* What the exercise asks
Print out every line of the material exactly. Include no pictures.

* Material for the task
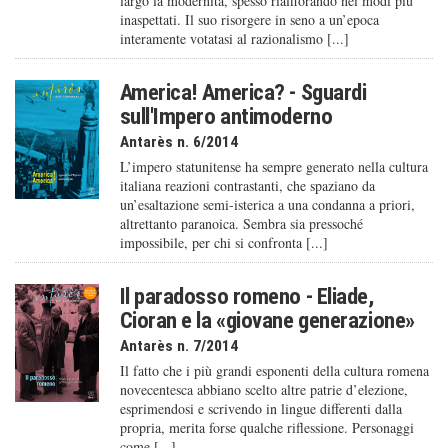
largo la modernità, spesso riaffiorando nei modi più
inaspettati. Il suo risorgere in seno a un’epoca
interamente votatasi al razionalismo [...]
America! America? - Sguardi
sull'Impero antimoderno
Antarès n. 6/2014
L’impero statunitense ha sempre generato nella cultura
italiana reazioni contrastanti, che spaziano da
un’esaltazione semi-isterica a una condanna a priori,
altrettanto paranoica. Sembra sia pressoché
impossibile, per chi si confronta [...]
Il paradosso romeno - Eliade,
Cioran e la «giovane generazione»
Antarès n. 7/2014
Il fatto che i più grandi esponenti della cultura romena
novecentesca abbiano scelto altre patrie d’elezione,
esprimendosi e scrivendo in lingue differenti dalla
propria, merita forse qualche riflessione. Personaggi
come [...]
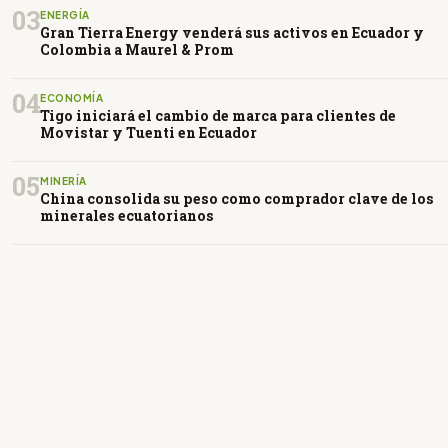
03
ENERGÍA
Gran Tierra Energy venderá sus activos en Ecuador y
Colombia a Maurel & Prom
04
ECONOMÍA
Tigo iniciará el cambio de marca para clientes de
Movistar y Tuenti en Ecuador
05
MINERÍA
China consolida su peso como comprador clave de los
minerales ecuatorianos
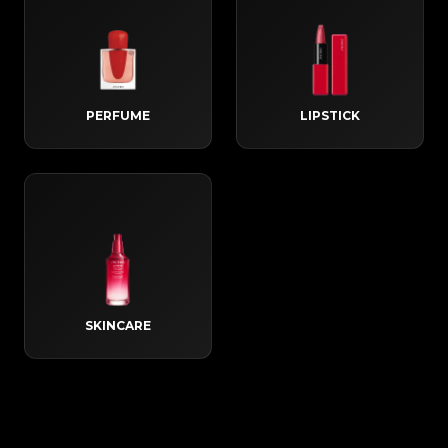
PERFUME
LIPSTICK
SKINCARE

* Response to the exercise
largo la modernità, spesso riaffiorando nei modi più
inaspettati. Il suo risorgere in seno a un’epoca
interamente votatasi al razionalismo [...]
America! America? - Sguardi
sull'Impero antimoderno
Antarès n. 6/2014
L’impero statunitense ha sempre generato nella cultura
italiana reazioni contrastanti, che spaziano da
un’esaltazione semi-isterica a una condanna a priori,
altrettanto paranoica. Sembra sia pressoché
impossibile, per chi si confronta [...]
Il paradosso romeno - Eliade,
Cioran e la «giovane generazione»
Antarès n. 7/2014
Il fatto che i più grandi esponenti della cultura romena
novecentesca abbiano scelto altre patrie d’elezione,
esprimendosi e scrivendo in lingue differenti dalla
propria, merita forse qualche riflessione. Personaggi
come [...]
03
ENERGÍA
Gran Tierra Energy venderá sus activos en Ecuador y
Colombia a Maurel & Prom
04
ECONOMÍA
Tigo iniciará el cambio de marca para clientes de
Movistar y Tuenti en Ecuador
05
MINERÍA
China consolida su peso como comprador clave de los
minerales ecuatorianos
PERFUME
LIPSTICK
SKINCARE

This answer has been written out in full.